Constat d’échec : Polémiques infondées autour du processus électoral

Après dix mois de trêve entre les protagonistes de la scène politique togolaise, le 17 novembre 2018 dernier, les partis politiques membres de la coalition de l’opposition (C14) ont repris le chemin de la rue en organisant une marche suivie de meeting à Lomé. Selon les membres de la C14, c’est le refus obstiné du Chef de l’Etat, Faure GNASSINGBE et son entourage, de mettre en œuvre les réformes institutionnelles, constitutionnelles préconisées par la feuille de route de la CEDEAO qui les a conduits à prendre de nouveau cette voie d’impasse.

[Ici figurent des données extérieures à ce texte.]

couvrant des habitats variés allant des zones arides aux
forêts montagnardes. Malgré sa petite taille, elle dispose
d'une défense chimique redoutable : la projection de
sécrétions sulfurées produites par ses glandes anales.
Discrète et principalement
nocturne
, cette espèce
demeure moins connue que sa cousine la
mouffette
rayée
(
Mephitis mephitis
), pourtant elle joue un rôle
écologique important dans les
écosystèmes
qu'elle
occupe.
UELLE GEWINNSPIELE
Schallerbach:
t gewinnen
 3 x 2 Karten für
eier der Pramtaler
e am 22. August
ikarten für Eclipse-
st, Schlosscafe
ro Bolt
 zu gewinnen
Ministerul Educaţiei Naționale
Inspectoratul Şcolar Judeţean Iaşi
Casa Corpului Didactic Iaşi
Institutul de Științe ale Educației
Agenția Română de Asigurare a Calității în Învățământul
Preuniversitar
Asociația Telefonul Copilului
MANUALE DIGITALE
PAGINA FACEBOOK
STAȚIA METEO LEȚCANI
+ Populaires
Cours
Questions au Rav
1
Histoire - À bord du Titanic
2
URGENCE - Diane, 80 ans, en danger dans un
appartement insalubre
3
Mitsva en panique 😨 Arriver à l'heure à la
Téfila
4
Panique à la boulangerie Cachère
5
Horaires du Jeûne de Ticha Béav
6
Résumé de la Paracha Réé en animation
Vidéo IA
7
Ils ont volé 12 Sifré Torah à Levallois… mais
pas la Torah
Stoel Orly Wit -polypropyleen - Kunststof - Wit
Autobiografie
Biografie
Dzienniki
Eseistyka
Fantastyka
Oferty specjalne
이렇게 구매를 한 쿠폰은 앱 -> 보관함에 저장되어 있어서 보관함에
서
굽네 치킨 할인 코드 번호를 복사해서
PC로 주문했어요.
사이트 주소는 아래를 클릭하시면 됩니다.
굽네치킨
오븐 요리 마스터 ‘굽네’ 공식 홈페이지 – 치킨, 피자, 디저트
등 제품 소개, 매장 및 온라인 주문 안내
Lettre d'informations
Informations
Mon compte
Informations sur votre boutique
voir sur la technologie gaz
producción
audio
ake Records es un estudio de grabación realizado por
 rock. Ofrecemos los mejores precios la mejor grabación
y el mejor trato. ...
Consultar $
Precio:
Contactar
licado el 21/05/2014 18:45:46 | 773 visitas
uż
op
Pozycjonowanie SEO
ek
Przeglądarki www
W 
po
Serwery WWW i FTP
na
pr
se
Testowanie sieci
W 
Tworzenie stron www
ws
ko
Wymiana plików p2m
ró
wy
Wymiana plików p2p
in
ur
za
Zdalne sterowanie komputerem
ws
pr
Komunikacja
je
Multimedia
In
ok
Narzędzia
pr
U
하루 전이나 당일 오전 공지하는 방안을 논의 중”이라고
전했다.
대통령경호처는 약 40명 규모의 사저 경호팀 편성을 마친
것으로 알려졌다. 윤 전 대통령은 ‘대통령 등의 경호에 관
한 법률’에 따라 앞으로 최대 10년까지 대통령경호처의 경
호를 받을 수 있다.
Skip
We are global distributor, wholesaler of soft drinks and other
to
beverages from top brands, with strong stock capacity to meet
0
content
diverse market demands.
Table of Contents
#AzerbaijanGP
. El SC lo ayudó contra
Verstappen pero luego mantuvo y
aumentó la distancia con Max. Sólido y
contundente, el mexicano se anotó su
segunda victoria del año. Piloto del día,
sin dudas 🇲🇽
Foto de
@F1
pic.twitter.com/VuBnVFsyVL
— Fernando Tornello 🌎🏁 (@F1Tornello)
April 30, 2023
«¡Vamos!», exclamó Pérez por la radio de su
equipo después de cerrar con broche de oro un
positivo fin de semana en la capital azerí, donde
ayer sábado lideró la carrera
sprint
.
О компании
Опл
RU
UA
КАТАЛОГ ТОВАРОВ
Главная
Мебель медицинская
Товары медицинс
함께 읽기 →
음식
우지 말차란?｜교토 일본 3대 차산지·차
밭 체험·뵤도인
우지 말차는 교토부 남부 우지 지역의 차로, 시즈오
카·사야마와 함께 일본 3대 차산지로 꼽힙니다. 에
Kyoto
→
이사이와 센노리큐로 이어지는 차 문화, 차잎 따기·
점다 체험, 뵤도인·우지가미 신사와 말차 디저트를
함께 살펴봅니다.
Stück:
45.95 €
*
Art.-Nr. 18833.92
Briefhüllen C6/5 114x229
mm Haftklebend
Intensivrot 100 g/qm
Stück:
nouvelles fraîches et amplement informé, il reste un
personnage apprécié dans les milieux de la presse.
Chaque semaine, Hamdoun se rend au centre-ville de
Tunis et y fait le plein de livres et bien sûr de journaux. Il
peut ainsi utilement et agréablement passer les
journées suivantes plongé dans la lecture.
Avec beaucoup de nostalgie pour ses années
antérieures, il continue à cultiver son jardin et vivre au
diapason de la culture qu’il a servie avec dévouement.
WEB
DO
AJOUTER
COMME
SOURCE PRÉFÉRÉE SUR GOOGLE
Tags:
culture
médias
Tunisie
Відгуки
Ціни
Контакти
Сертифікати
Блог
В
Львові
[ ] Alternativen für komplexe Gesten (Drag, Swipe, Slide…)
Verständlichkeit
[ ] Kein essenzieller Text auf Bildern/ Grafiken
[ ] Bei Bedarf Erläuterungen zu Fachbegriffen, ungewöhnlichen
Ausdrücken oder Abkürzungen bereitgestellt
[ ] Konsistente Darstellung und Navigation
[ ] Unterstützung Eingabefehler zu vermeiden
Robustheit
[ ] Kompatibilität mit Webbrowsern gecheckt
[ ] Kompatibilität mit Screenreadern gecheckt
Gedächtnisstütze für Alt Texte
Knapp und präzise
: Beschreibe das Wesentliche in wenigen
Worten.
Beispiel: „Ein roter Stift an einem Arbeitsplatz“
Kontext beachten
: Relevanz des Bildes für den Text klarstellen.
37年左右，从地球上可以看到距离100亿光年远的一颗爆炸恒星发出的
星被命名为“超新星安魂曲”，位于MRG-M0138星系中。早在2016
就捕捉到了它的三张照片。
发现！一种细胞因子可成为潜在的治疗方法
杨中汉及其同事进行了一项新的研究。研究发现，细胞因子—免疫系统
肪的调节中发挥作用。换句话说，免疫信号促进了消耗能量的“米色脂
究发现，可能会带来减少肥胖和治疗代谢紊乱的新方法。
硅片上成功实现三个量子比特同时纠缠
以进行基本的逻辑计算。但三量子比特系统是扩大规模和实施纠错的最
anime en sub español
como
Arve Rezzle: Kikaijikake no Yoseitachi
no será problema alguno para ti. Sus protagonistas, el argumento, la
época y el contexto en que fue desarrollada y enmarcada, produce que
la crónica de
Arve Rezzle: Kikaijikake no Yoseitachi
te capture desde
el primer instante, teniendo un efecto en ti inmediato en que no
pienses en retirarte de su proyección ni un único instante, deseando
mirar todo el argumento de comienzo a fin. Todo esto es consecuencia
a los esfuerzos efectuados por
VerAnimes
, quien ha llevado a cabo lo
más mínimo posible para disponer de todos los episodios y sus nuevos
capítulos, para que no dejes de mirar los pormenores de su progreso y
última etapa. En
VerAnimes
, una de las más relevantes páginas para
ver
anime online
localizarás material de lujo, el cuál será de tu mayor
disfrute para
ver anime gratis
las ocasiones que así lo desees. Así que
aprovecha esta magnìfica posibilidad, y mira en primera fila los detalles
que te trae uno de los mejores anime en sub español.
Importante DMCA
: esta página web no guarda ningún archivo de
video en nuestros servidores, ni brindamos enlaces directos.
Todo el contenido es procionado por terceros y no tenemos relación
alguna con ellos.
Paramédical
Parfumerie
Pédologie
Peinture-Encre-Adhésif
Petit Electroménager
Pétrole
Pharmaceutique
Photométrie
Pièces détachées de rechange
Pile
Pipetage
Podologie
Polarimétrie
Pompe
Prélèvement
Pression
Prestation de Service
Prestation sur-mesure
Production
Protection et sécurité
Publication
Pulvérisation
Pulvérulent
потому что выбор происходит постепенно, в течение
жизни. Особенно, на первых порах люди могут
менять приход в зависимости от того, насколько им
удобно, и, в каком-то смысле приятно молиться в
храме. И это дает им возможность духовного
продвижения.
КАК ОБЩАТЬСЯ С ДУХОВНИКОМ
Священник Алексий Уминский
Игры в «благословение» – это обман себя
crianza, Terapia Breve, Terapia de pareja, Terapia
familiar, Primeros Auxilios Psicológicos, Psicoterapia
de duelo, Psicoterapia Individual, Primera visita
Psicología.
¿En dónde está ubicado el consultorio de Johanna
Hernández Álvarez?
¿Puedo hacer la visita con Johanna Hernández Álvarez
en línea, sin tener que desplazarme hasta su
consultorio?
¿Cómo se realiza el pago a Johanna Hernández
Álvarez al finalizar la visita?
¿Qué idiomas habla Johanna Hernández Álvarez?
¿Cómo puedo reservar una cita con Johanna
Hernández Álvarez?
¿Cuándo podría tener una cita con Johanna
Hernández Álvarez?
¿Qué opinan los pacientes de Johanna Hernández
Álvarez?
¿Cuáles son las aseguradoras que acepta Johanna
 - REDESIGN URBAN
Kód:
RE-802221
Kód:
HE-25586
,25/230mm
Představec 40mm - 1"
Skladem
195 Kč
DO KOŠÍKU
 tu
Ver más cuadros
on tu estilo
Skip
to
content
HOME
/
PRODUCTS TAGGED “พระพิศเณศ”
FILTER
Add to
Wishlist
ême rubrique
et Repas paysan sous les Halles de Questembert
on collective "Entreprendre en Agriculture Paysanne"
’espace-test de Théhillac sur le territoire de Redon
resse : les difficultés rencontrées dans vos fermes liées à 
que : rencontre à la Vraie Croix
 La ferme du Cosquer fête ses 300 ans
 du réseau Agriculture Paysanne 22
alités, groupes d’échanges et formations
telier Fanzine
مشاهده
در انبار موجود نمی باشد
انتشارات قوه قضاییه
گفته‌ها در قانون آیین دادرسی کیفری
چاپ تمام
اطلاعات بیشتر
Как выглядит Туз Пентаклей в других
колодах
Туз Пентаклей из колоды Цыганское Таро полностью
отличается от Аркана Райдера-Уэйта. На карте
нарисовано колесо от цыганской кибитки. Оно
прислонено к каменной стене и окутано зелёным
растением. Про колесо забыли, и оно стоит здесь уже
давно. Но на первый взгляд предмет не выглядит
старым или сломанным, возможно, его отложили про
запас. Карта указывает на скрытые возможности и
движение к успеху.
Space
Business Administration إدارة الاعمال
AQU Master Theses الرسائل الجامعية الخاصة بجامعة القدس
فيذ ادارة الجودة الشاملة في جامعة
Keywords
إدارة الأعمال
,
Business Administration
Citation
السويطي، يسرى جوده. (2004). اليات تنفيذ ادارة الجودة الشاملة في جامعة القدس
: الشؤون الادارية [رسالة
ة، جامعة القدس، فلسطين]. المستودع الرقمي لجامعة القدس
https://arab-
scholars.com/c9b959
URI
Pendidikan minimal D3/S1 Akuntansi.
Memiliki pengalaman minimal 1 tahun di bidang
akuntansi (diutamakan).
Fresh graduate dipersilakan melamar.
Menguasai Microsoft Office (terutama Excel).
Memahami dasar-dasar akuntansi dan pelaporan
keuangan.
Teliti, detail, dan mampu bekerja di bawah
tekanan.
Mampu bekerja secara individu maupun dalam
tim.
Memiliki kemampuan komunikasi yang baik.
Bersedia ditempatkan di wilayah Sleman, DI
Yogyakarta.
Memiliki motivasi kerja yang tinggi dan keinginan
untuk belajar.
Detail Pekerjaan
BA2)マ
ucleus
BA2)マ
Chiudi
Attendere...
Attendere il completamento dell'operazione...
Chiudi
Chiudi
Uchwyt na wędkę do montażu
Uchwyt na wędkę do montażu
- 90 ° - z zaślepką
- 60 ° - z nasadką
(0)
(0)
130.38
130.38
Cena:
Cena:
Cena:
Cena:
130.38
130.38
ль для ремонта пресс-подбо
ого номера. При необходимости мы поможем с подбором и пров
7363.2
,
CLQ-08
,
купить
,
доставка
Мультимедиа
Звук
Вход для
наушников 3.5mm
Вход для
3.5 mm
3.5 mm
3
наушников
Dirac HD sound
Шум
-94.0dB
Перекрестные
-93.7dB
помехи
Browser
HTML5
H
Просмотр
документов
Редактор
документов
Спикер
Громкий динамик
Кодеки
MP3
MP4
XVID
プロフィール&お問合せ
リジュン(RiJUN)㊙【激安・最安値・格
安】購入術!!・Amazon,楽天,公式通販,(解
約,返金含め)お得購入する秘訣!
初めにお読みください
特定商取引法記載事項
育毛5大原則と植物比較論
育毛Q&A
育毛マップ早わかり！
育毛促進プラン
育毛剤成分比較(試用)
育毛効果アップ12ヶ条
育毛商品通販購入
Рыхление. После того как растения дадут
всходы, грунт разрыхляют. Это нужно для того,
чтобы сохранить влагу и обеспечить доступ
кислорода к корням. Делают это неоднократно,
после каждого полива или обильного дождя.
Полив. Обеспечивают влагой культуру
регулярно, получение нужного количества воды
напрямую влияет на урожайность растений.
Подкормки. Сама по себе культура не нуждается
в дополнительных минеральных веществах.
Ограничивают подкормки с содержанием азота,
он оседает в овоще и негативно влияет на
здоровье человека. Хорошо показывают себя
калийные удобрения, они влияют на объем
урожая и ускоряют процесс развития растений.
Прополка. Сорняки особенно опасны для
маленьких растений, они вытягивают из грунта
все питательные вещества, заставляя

Et pourtant, lorsqu’on se rappelle que les années 2014 et 2015 n’ont pas été de tout repos pour les leaders de partis politiques de l’opposition qui, au regard des événements du Burkina Faso, ont tenté, en vain, d’importer la prouesse du peuple burkinabé au Togo, il est désormais permis de douter de l’aboutissement des manifestations populaires.

En effet, le comportement calamiteux des opposants en général et de ceux qui appartiennent à la coalition en particulier, a eu pour conséquence de jeter du discrédit sur le peu de crédibilité qui leur restait jusqu’ici.

Une évidence indéniable est que depuis les manifestations concurrentielles de septembre 2017 qui ont jeté, à la fois, dans les rues, les militants de l’Union pour la République (UNIR) et les sympathisants de la C14, la preuve a été définitivement faite que les manifestations populaires ont fait leur temps et que l’opposition n’a pas le monopole de la rue.

Malheureusement, tout porte à croire que les leaders de la C14 imbus d’eux-mêmes n’ont pas retenu la leçon et ils ont continué à user et abuser de la rue comme bon leur semble.

Depuis 2010, l’ANC et ses acolytes réunis autour d’appellations choc mais qui s’avèrent creuses, ont habitué une partie de la population à marcher pour revendiquer et pour la moindre chose, on bat le pavé au lieu de s’asseoir pour réfléchir et trouver des solutions viables. Mais de grâce, nous le disons et le répétons, la question des réformes constitutionnelles et institutionnelles n’est pas un débat à déplacer dans la rue. Le projet de loi portant modification de la constitution poursuit son bonhomme de chemin et aboutira si et seulement si, le parti au pouvoir et l’opposition parlementaire cessent de tirer la couverture vers eux pour réfléchir sérieusement sans chercher à imposer leurs désidératas.

Pour qui lutte-t-on ? Le peuple togolais ? Quel sens l’opposition au sein de la coalition donne-t-elle à sa lutte pour une vraie alternance ? Tellement leur incapacité à accepter les idées contradictoires est flagrante.

La lutte engagée pour un Togo démocratique depuis les années 90 a toujours été un échec dans les rangs de l’opposition par le fait que, les leaders ne sont pas prêts à accepter des opinions contradictoires. Et lorsqu’il s’agit des questions d’intérêt commun comme ce fut le cas avec la CENI récemment, les divisions de l’opposition se font voir. Pourtant, il n’y a pas si longtemps, les mêmes opposants se disent inspirés par le peuple burkinabé pour obtenir l’alternance.

FABRE, en particulier, et l’opposition en général, n’ont pas pu incarner avec finesse et efficacité les aspirations profondes du peuple togolais. Ils ont cru à tort que les manifestations de rues sont une fin en soi alors qu’en réalité ce ne sont que des moyens dont il faut savoir se servir sans en abuser.

Nous n’allons pas créer le chaos chez nous pour satisfaire l’ambition inavouable des hommes sous-qualifiés pour sortir notre pays de ses difficultés.

Nous savons tous que depuis toujours, les humains s’affrontent, mais il faut tenir compte des aléas des événements, de l’ensemble des contingences de la vie politique pour tirer son épingle du jeu. Il ne faut jamais perdre de vue que tout peut modifier la donne à chaque instant. Le contrepoids à tous ces paramètres imprévus c’est d’anticiper et d’avoir une capacité d’adaptation pour combattre le sort, surmonter le destin et parvenir à ses fins. Les grands hommes d’Etat sont des virtuoses. L’opposition n’a pas actuellement dans ses rangs cette race d’homme, c’est-à-dire l’espèce rare. Il faut donc laisser le temps au temps et approfondir la réflexion. Nous ne parlons pas ici de fatalisme. Mais nous voulons qu’il soit mis fin à cette politique folklorique qui, à l’épreuve, devient lassante et pénalisante pour le peuple. Il est temps de le savoir.